# [WHAT THE TASK REQUIRES]
Could you tally the lines in the listing below that include the word "named"? Respond with the total alone.

____________

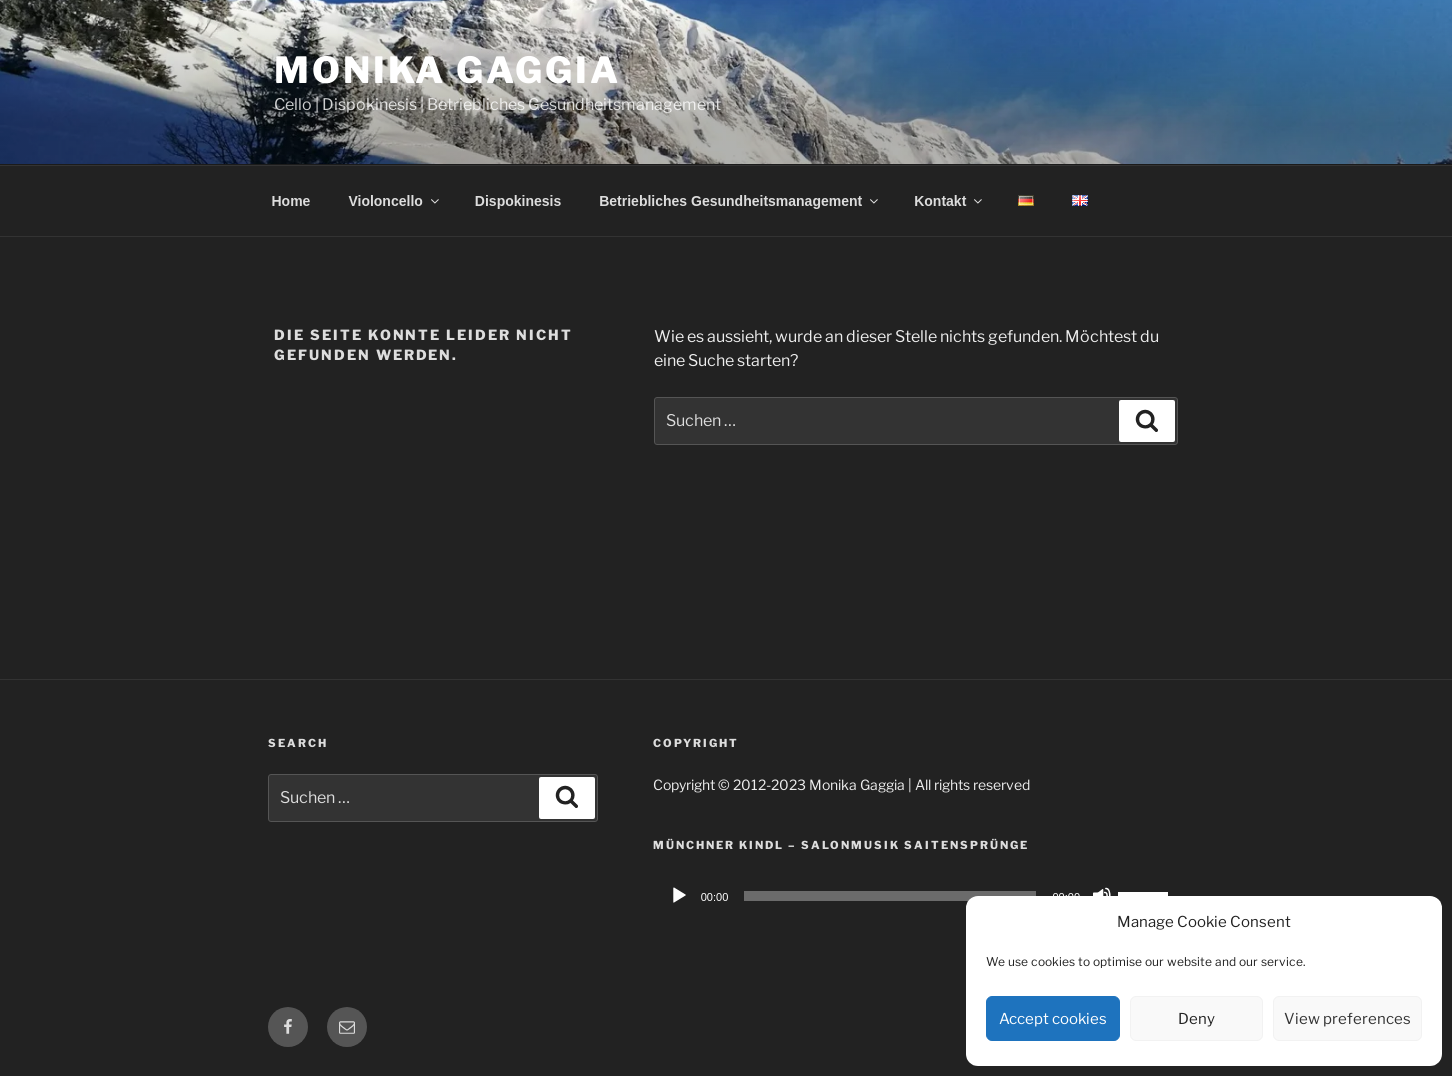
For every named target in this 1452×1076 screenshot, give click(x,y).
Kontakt (949, 201)
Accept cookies (1053, 1019)
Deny (1196, 1019)
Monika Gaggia (447, 70)
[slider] (890, 896)
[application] (918, 896)
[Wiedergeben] (679, 896)
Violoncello (394, 201)
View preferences (1347, 1019)
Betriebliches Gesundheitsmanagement (740, 201)
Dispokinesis (518, 201)
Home (291, 201)
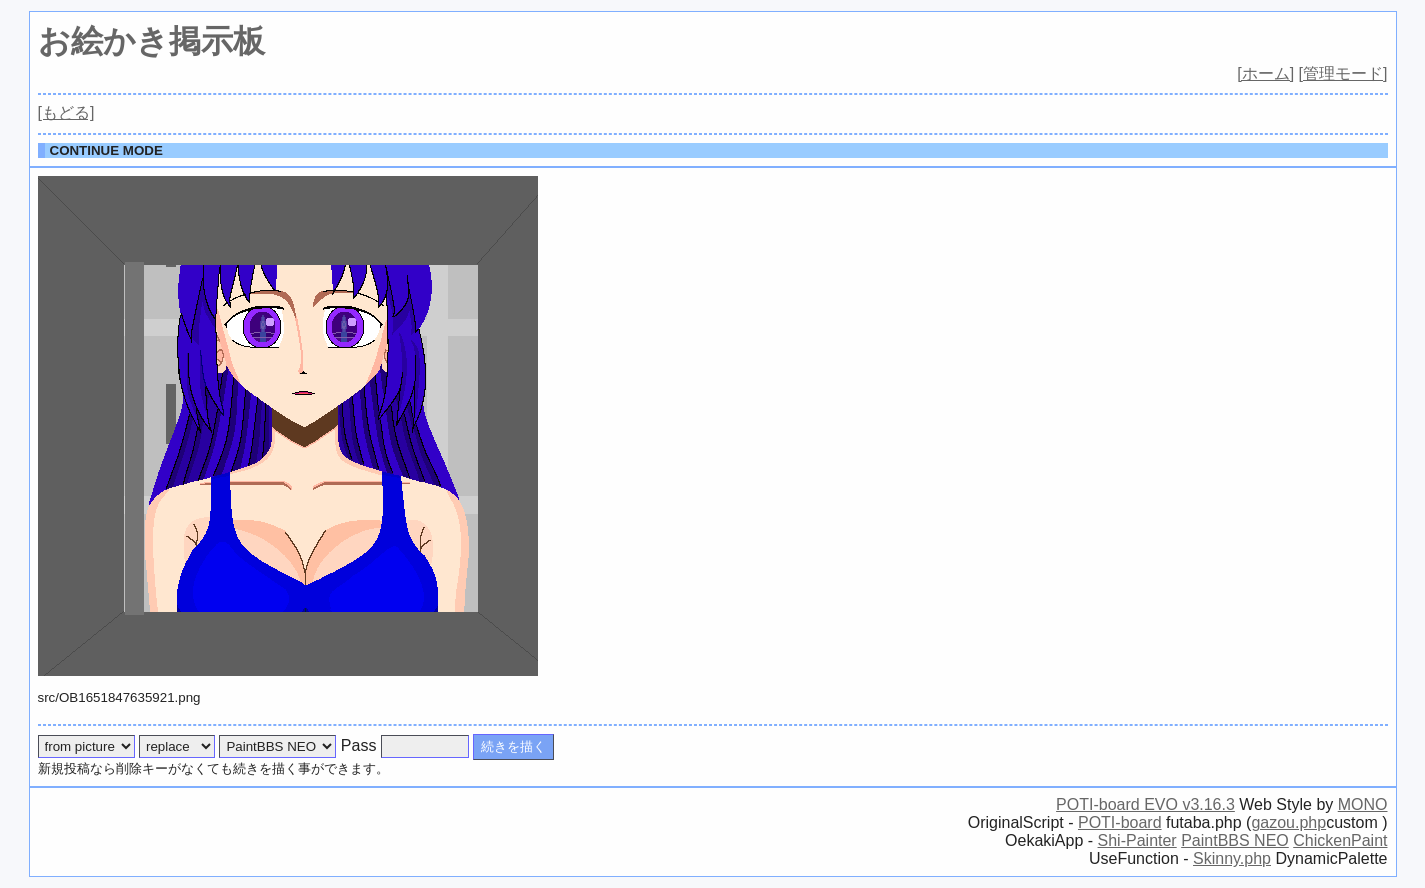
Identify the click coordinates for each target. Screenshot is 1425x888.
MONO (1363, 804)
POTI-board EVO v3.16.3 (1145, 804)
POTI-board (1120, 822)
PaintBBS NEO (1235, 840)
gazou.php (1288, 822)
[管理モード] (1343, 73)
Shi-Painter (1137, 840)
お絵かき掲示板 (151, 41)
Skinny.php (1232, 858)
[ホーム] (1265, 73)
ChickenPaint (1340, 840)
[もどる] (66, 112)
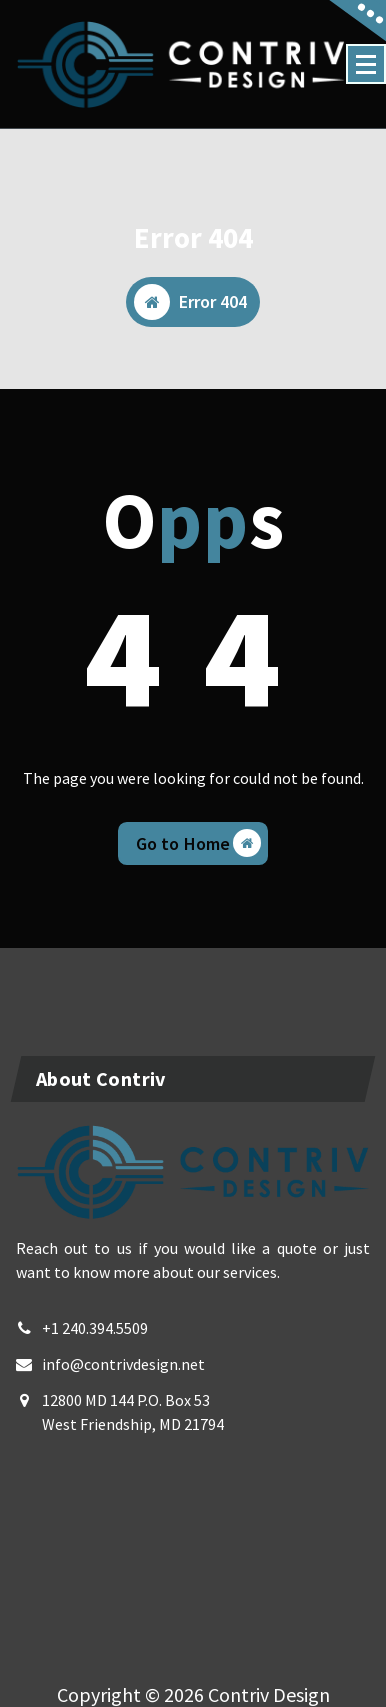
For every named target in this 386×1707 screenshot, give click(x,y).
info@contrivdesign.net (123, 1364)
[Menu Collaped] (366, 64)
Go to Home (199, 843)
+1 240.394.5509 (95, 1328)
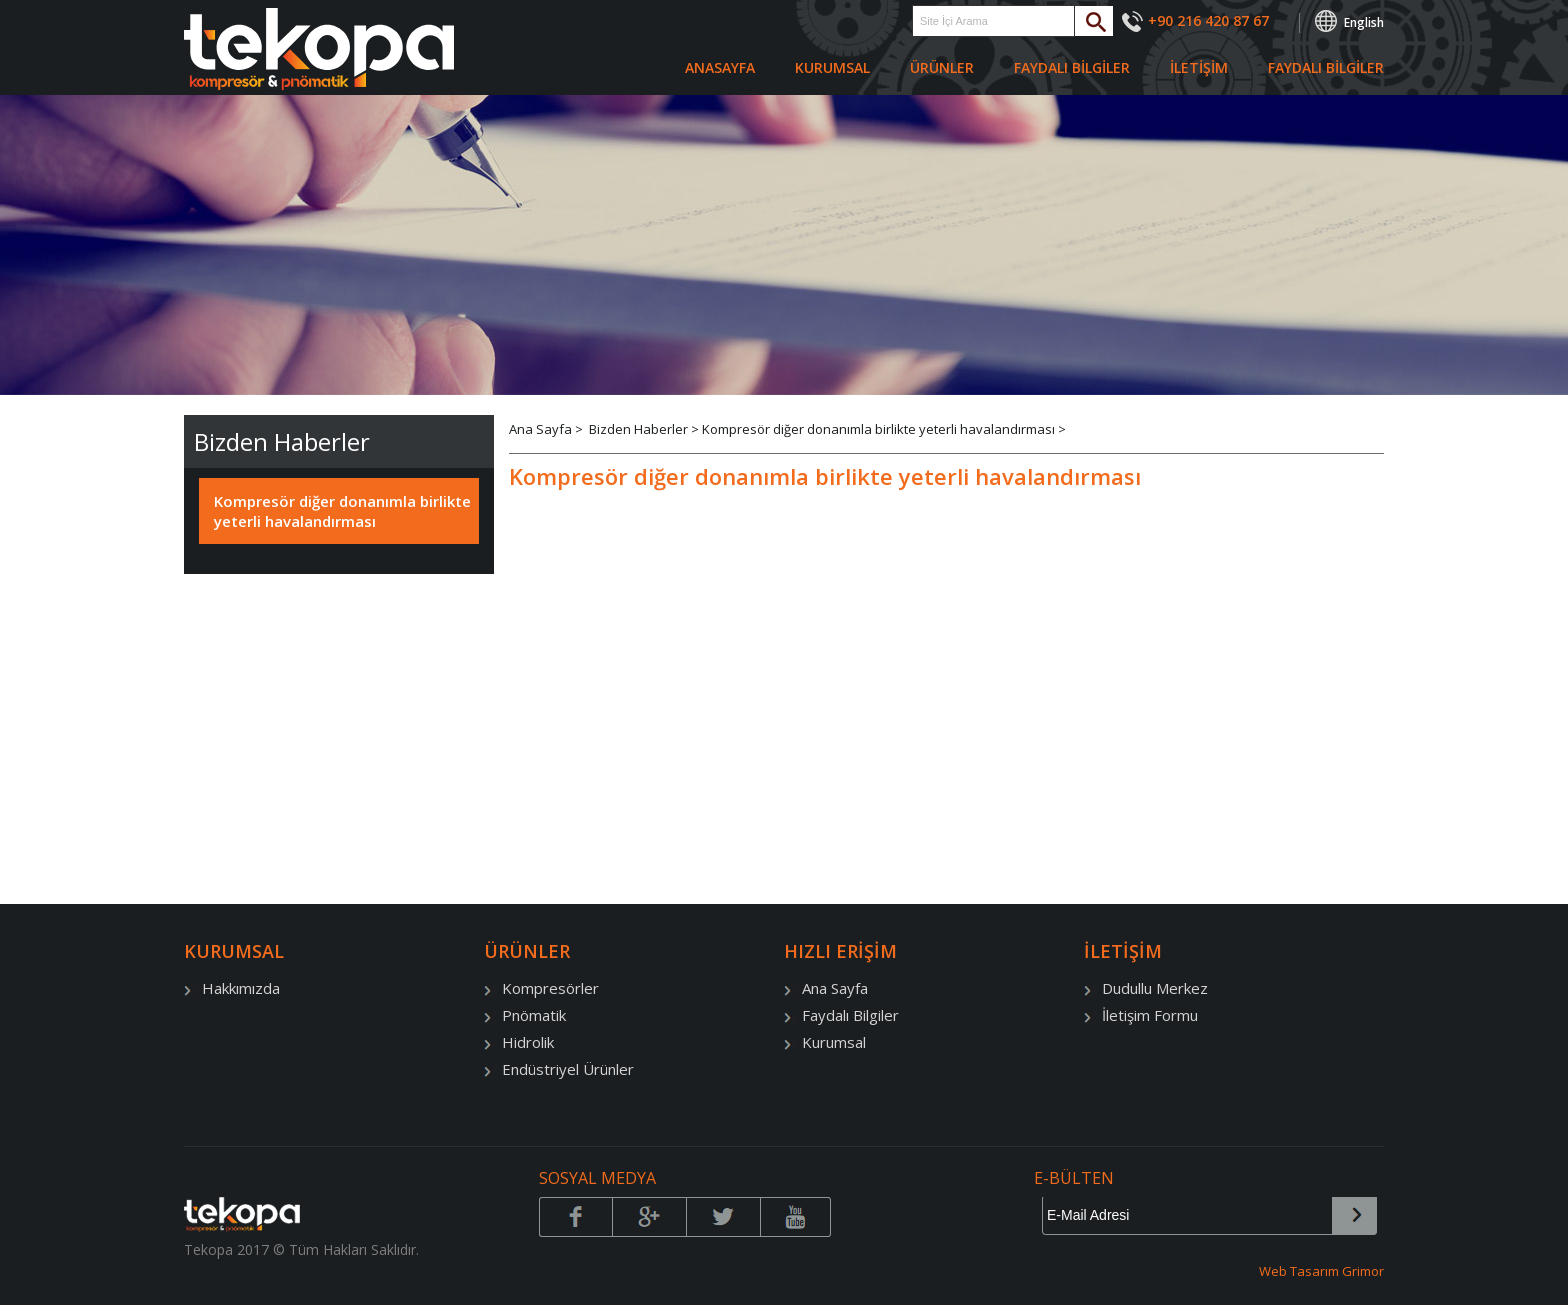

____________

# [WRITTEN ANSWER]
2